The mowers were unique to me. They had a large rotary blade in the front that
whirled with a blur would throw grass clippings into the air in front of it. The
yardman would stand astride a rod extending from each side of a single wheel
that trailed behind the mower via a metal rod that connected by a swivel hitch.
The yardman would grasp the two handles that attached to the mower and would
direct it by pushing the handles to the left or right. The mower had two
swiveling smaller front wheels and two large inflated back tires. I have seen
something similar to these mowers used by golf courses today as they make a
close, clean cut.
Ok, at the start of the day, I would watch the yardmen drive the mowers out of
the hut and down the streets to cut yards. At noontime, they left, the mowers in
the yards were stopped, and they went back to the hut for lunch and a siesta.
That's when I would start a mower with a pull-cord which they tied to the
handlebar and I would ride the mower up and down the street or through the
yards. I was about 7 years old. I had real difficulty starting the motors as I
was not very strong and then I did not have the strength to steer the darn
things very well either and my driving ended when I ran one of the things into
one of the drainage ditches that ran on each side of the road. (By the time you
knew of the hut the street drainage ditches had probably been filled in and
there were nice black-topped roads with concrete curbs.)
I used to visit the yardmen at the hut during their siesta when I could avoid
having to have a siesta imposed upon me by my mother, which was not often. The
wild fig tree was a great tree for several reasons. First, it had hundreds of
spaghetti-like tendrils that it sent ground ward from its spreading limbs. So
that was neat! Second, the very ends of the tendrils were pink and tender and
were edible, so I loved to snack on them as I stood around talking to the
yardmen. Third, the yardmen would bring their lunch to work in a variety of tin
containers and it consisted mostly of over-ripe bananas, arepa, white cheese and
in some instances they had that strong Venezuelan coffee and to this day I can
see them squatting together on their haunches eating and talking and then
getting into their string hammocks to doze.

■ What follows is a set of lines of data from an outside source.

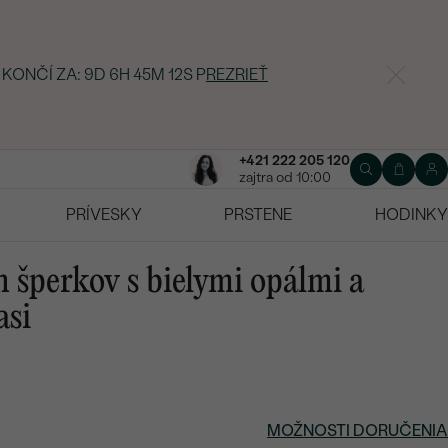
 KONČÍ ZA:
9D 6H 45M 11S
P
REZRIEŤ
+421 222 205 120
zajtra od 10:00
PRÍVESKY
PRSTENE
HODINKY
h šperkov s bielymi opálmi a
asi
MOŽNOSTI DORUČENIA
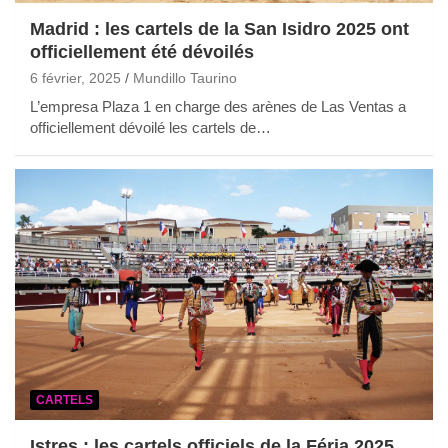
Madrid : les cartels de la San Isidro 2025 ont
officiellement été dévoilés
6 février, 2025
Mundillo Taurino
L’empresa Plaza 1 en charge des arènes de Las Ventas a
officiellement dévoilé les cartels de…
CARTELS
Istres : les cartels officiels de la Féria 2025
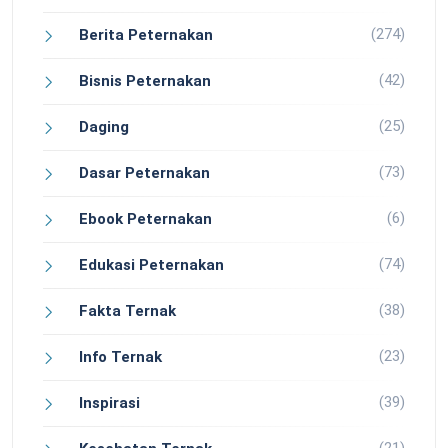
(274)
Berita Peternakan
(42)
Bisnis Peternakan
(25)
Daging
(73)
Dasar Peternakan
(6)
Ebook Peternakan
(74)
Edukasi Peternakan
(38)
Fakta Ternak
(23)
Info Ternak
(39)
Inspirasi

I would sit under the tree and nibble on the tendril tips and watch the smallest
birds I have ever seen flitting around among its branches. I think we used to
call them “thumb-birds” because they were no bigger than our thumbs. They were
white and yellow and had black markings similar to our Gold Finches.
The final thing I liked about the tree near the hut was that in the evening,
following sun-set, birds by the hundreds used to flock to the tree and roost.
When my brother and I - when I was older and we lived over by the new Staff
School - left the club following the end of a movie, we walked by the tree on
our way home and would listen to the birds shuffling and chirping in its boughs
and, yes, of course, we would bombard the tree with rocks hoping to knock as
many birds out of the tree as we possible could.
And that's what I remember about the hut.